After Uruguay recorded one of its worst-ever harvests in 2020, production is expected to bounce back in 2021.
A combination of many producers entering an off-year in the olive tree’s alternate bearing cycle and springtime frosts during the flowering season followed by an exceptionally dry summer caused production to slump to just 295 tons in the 2019/20 crop year.
We bet heavily on the early harvest, which has been excellent. We prefer to sacrifice quantity for quality and are convinced that this is the way.
This year, the weather was more favorable, and many producers entered an on-year. With the vast majority of producers finishing their harvests in late June, preliminary estimates suggest Uruguay could have its second-highest production total ever.
“Luckily, this year, the production was a lot better than in 2020,” Martin Robaina, the president of the Uruguayan Olive Association (Asolur) and producer at Lote8, told Olive Oil Times. “It was not as good as that of 2019, where we had our record harvest of 2,500 tons, but we will be close.”
Based on preliminary estimates and conversations with producers, Robaina estimated production will reach 1,900 tons of olive oil.
Along with a higher yield of olives, producers from around the country reported excellent quality levels. According to Robaina, the overwhelming majority of Uruguayan olive oil production is graded as “extra virgin.”
“The harvest has been very good in Uruguay,” Gonzalo Aguirre, the co-owner of Olivares de Santa Laura, told Olive Oil Times. “We bet heavily on the early harvest, which has been excellent. We prefer to sacrifice quantity for quality and are convinced that this is the way.”
However, the producer, who is based in the northeastern province of Cerro Largo, added that one of the main challenges he faces is finding consumers to purchase his extra virgin olive oils. This has been exacerbated by the Covid-19 pandemic, which led to the closure of the borders in 2020 and dramatically decreased tourism.
“Consumption of olive oil was affected in part by the closure or reduction of capacity in restaurants and hotels,” he said. “At the same time consumption in families increased considerably, people had more time to cook at home.”
According to Robaina, educating consumers about the health benefits and organoleptic properties of extra virgin olive oil is one of the main challenges facing the entire sector.
“We have to continue trying to educate Uruguayan consumers so that they know how to recognize what a good extra virgin olive oil is and opt for extra virgin oils from Uruguay,” he said.
On the opposite end of the country from Olivares de Santa Laura, the producers behind O’33 told Olive Oil Times that they too had enjoyed a fruitful harvest.
“It was a long harvest,” Natalia Welker, the company owner, told Olive Oil Times. “2021 was a harvest with a lot of fruit… Regarding the quality, it is excellent.”
While rural areas of Uruguay have been much less directly affected by the pandemic, Welker said that the company had complied with all protocols and successfully managed the harvest without significant incidents.
However, she said that difficulty importing goods – which has been exacerbated by the pandemic globally – is one of the main challenges facing her business.
“We import supplies such as bottles and caps, and suppliers take a long time to meet our needs,” she said.
Just up the road from O’33, the producers behind Agroland S.A., which bottles its olive oil under the Colinas de Garzón brand and earned a Gold Award at the 2021 NYIOOC World Olive Oil Competition, also reported an excellent harvest.
“It was a very good year, not a record like 2019, but a very good one,” Víctor Rodríguez, the company’s olive oil production manager, told Olive Oil Times.
Just like the other producer, the Covid-19 pandemic created plenty of stress for Rodríguez and his team but did not lead to any interruptions to the harvest.

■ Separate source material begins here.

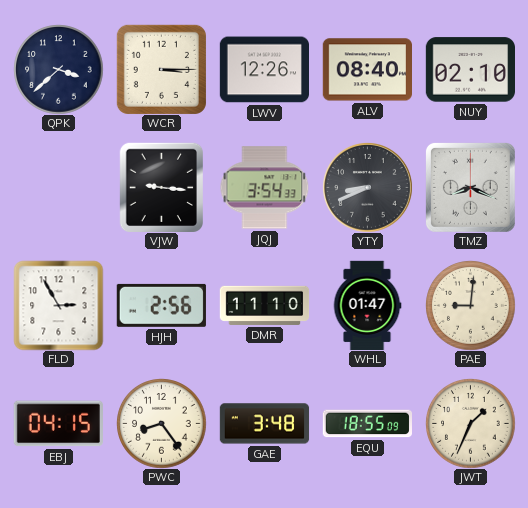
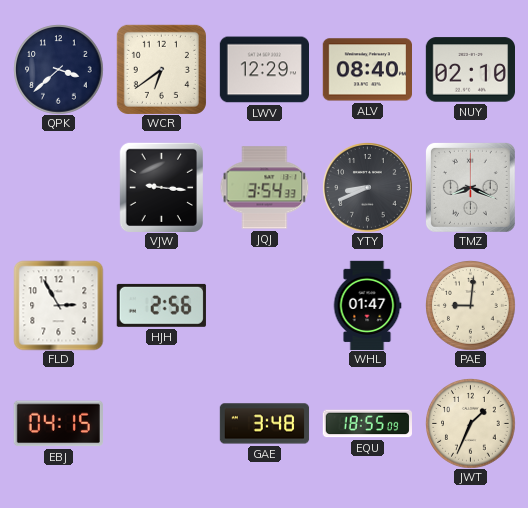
WCR: 3:15 -> 6:39
LWV: 12:26 -> 12:29
DMR: 11:10 -> none
PWC: 8:24 -> none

However, for the agronomist behind Uruguay’s second-largest producer, the country’s humid weather remains the biggest challenge.

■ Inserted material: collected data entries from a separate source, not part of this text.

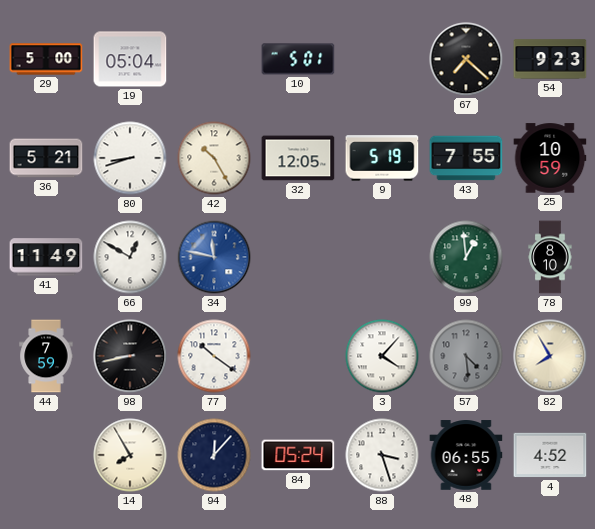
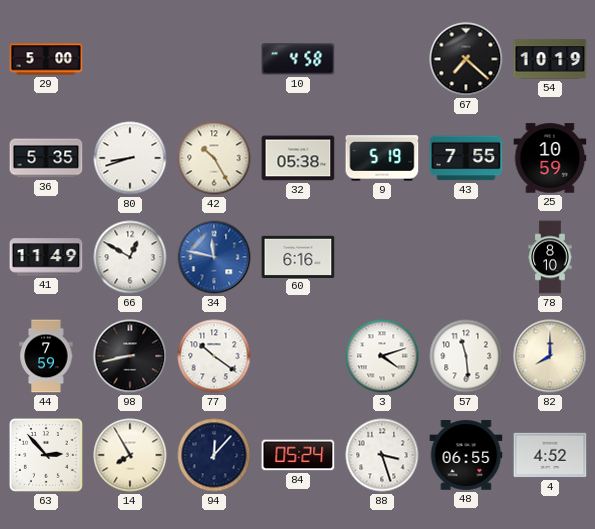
19: 05:04 -> none
10: 5:01 -> 4:58
54: 9:23 -> 10:19
36: 5:21 -> 5:35
32: 12:05 -> 05:38
60: none -> 6:16
99: 12:59 -> none
3: 4:07 -> 4:12
57: 4:29 -> 11:29
57 dial: grey -> white
82: 7:55 -> 8:00
63: none -> 2:53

“The other great challenge that we face year after year is the climate of Uruguay, which is very humid,” he said. “This means that we are always monitoring the health of our plants. In addition to this, we opt for an early harvest, for two reasons, one for health and the other for the quality of our products.”
All the producers interviewed for this article said that they expect production to decrease once again in 2022 as a result of producers once again entering an off-year.

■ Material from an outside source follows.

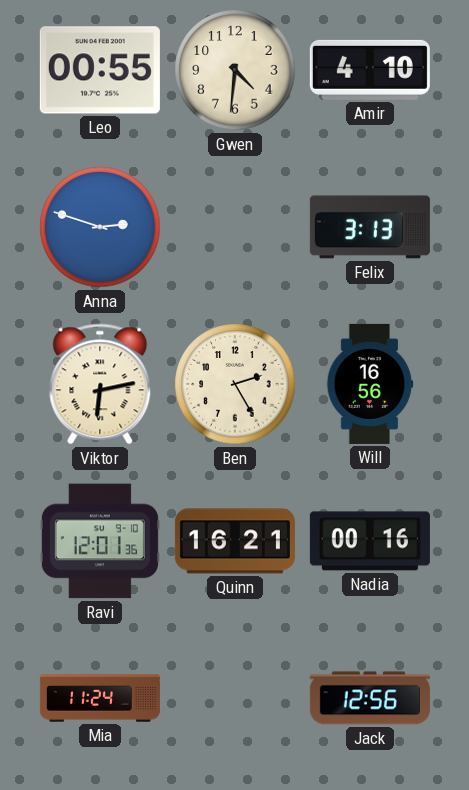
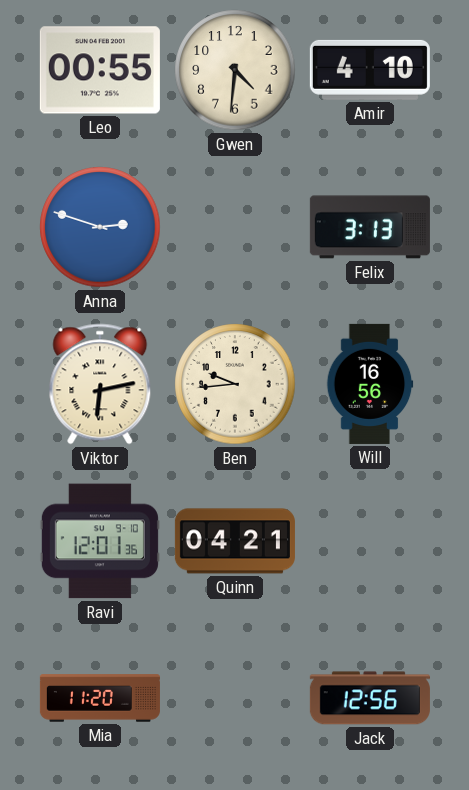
Ben: 2:25 -> 9:44
Quinn: 16:21 -> 04:21
Nadia: 00:16 -> none
Mia: 11:24 -> 11:20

Robaina said one of the main projects of Asolur is to mitigate the impacts of this natural phenomenon on the trees and have Uruguayan producers achieve more consistent harvests year in and year out.
“We are trying to investigate and to be able to have field management that means that we do not have those differences in production because that, of course, makes the activity difficult to sustain,” he said. “The idea is to try to reduce this phenomenon so that the producer has fruit to harvest every year.”